Lighting lives of underprivileged

Lighting lives of underprivileged

Carrying the flame to take it forward

Atul Pandya with underprivileged people.

The year was 2014 and being a month of November, most of the houses in Vadodara were all decked up with lights of various shapes and sizes. The Pandya household was no different. However, a thought crossed mind of Arti Pandya and she simply shared her thought with her husband Atul.

“We have spent over three decades together and spent all our Deepavalis within our close-knit family. This year, why not light up darkness for others, of unknown people who cannot do so for want of money.”

It is this simple sentence that has turned the lives of Pandya household, forever.

Without much thought, Arti and Atul drove down to a studio in the city and got an audio clip prepared. The audio clip was a plea to citizens of Vadodara to lend a helping hand.

“We said that we need your help to light lamps in 500 houses that won’t be able to celebrate Deepavali that year. We requested for donations of sweets and savouries that we normally enjoy with our families. We asked for good quality sweets, old utensils and clothes that are not in daily use. We shared the clip on social media and it so happened that it went viral and we began getting calls not just from locals or from across the country but from many countries across America, Africa, Australia and Asia,” says 52-year-old Atul Pandya.

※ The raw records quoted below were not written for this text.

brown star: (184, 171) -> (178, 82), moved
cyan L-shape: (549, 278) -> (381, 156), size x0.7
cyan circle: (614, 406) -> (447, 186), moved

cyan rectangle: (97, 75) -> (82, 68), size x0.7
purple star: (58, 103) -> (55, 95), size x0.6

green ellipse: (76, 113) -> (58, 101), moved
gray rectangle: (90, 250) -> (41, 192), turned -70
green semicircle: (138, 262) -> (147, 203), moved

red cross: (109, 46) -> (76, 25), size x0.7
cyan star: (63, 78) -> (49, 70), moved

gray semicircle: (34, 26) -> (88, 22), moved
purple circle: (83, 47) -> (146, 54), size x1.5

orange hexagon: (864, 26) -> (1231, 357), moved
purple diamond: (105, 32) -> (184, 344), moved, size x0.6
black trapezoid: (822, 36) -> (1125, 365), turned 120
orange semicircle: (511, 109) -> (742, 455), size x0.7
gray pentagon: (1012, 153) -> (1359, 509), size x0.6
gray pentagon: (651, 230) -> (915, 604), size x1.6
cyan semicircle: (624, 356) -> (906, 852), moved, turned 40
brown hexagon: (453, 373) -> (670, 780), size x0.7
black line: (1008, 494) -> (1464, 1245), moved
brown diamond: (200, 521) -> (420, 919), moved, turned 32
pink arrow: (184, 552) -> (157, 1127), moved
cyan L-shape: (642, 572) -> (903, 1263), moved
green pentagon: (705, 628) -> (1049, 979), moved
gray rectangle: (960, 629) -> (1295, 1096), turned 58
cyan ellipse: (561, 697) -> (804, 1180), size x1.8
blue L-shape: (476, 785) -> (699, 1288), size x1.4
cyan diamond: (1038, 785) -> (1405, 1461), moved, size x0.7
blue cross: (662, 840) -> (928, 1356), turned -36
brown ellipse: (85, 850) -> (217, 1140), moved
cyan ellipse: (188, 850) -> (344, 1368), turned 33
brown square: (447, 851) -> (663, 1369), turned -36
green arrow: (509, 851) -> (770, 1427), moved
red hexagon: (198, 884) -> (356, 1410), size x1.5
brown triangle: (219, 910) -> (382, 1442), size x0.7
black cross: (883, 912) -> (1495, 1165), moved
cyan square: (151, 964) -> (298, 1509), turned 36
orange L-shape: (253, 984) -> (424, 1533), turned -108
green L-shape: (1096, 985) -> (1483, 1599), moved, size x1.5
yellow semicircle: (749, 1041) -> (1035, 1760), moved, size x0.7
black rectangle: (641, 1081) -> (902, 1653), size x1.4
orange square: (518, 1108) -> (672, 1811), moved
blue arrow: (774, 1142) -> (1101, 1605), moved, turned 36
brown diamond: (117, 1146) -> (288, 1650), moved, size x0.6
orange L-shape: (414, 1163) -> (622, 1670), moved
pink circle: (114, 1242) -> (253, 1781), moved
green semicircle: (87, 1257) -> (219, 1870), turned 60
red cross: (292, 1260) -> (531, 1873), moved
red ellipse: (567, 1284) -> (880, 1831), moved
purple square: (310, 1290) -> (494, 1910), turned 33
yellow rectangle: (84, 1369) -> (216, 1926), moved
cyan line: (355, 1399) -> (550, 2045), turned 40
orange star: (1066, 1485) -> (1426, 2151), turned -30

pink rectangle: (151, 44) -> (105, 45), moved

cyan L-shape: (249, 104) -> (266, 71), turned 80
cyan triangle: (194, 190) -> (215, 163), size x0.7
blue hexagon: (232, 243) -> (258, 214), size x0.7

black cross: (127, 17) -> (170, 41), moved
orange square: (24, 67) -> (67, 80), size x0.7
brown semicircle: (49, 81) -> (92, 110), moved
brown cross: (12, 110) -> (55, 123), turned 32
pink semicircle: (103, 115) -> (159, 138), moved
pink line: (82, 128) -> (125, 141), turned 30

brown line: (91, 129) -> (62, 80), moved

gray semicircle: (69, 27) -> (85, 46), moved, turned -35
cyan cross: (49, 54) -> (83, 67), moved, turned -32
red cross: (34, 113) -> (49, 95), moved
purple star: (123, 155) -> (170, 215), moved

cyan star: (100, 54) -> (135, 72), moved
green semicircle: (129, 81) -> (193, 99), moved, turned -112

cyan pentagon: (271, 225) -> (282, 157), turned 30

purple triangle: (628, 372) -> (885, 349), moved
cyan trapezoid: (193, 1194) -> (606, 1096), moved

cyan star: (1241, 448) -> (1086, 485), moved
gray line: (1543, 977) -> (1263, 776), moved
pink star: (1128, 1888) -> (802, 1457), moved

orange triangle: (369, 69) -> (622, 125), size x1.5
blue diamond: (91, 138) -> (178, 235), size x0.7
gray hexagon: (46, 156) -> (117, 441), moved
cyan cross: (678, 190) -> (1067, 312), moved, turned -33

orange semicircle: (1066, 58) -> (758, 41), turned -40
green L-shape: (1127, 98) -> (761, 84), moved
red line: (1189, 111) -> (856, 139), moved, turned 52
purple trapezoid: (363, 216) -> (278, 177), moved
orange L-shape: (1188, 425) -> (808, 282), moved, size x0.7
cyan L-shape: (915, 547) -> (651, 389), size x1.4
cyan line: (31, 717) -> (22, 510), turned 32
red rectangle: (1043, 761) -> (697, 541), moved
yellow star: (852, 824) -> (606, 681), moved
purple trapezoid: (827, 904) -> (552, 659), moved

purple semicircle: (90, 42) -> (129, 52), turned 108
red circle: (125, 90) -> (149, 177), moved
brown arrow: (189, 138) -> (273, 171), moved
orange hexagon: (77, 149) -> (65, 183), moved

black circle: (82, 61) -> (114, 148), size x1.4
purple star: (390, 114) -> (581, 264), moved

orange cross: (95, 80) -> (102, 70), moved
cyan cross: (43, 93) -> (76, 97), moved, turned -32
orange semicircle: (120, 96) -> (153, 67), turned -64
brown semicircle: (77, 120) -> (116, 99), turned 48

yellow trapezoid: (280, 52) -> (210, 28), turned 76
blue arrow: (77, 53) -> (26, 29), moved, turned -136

In fact, many Samaritans from abroad wanted to transfer funds to Pandyas. However, Pandyas had decided that they would never deal in cash for their work. So they politely turned down their request. But this did not deter those living outside Indian shores. They simply called up their friends and relatives back home and ensured that their contribution reached Pandyas. “We collected and distributed kits containing sweets, savouries and crackers to over 3,000 families that year. The other thing that happened was that as many as 16 persons landed at our doors, willing to volunteer and help us with door-to-door collection of gifts from those who wanted to share but did not have time or know of place to do so,” Atul says.

Since, this motley congregation of volunteers and Pandyas formed a group–Aao Deep Jalaye–to take forward their passion for “sharing” good fortune with those who are not so privileged. All of them are working professionals in the age group of 38 years to 60 years.

While Atul is an HR professional, another one is an operational manager in an ice-cream factory, one with auto firm, couple of others work with state transport corporation as officials and a couple of retired professionals. And all of them are joined in by their spouses. What further cemented their bond was their love for music.

“During interactions, we realised that we had quality singers and musicians amidst us. So we decided why not form a band. We did just that and every weekend, all of us would get together and strum a few strings. Later, we decided that why not share this skill with others and add joy to their lives,” Pandya said.

They began visiting orphanages, old-age homes, leprosy hospitals, facilities for mentally challenged and even central jail to organise musical events. Generally, they plan to wrap up the programme in a couple of hours by singing a few songs.

“Till date we have organised over 75 such programmes but never been able to end any of the function before 3-4 hours, as the inmates or patients invariably end up joining in the chorus and end up singing way beyond time-limit.”

Based on this experience, the group is now getting ready to organise a mega event--Underprivileged voice of Vadodara in coming few months.

Over time, one thing all these men and women have come to realise is that there are a lot of people who want to share their good fortune but are constrained by time and at the same time there are a large number of others who require help but have little knowledge about from where to seek help.

Through Aao Deep Jalaye initiative, this group of Samaritans is merely trying to be the bridge between “privileged” haves and “not so privileged” have-nots.

So other than lighting lives of under privileged in Deepavali and bringing joy by way of music, the group also collects old school bags, pencils, books and even second-hand computers to be distributed among children of parents who can ill-afford to buy them. They also collect kites, threads to fly kites from those willing to share, and distribute it among those who cannot afford them. “We have been collecting and distributing sweets and colours during Holi too. Why not share the joy of festivities with every section of society and that is what we do,” Pandya adds.

With rising mercury levels in the state, the group identified a need to collect pairs of footwear for those who would go barefeet for want of adequate resources to own even one pair.

“So far we have collected and distributed 37,000 pairs to 30,000 families in Vadodara. We are still left with 17,000 pairs and offers are flowing in from all over country, be it Bengaluru, Pune, Jaipur, Mumbai or Ahmedabad. A gurudwara and Rotary Club in Mumbai have promised us a truck load of new pair of shoes. IT major TCS shared 300 pairs it received from its employees in Pune and Vadodara.
Even employees union of Gujarat State Fertiliser Corporation in Vadodara has offered its help. We hope that we would be able to share no less than 75,000 pairs before the end of this summer,” Pandya says.

What has further enthused the group is that Vadodara Medical Association has approached them and asked them to help with distribution of vitamin tablets to underprivileged.

“There are people who want to join our movement from outside Vadodara but we feel that they must organise their own individual groups and begin work in their respective cities. We are willing to go and help them set up the process. Each person has to extend his own hand and light the lamp,” Pandya adds.“We cannot be everywhere.”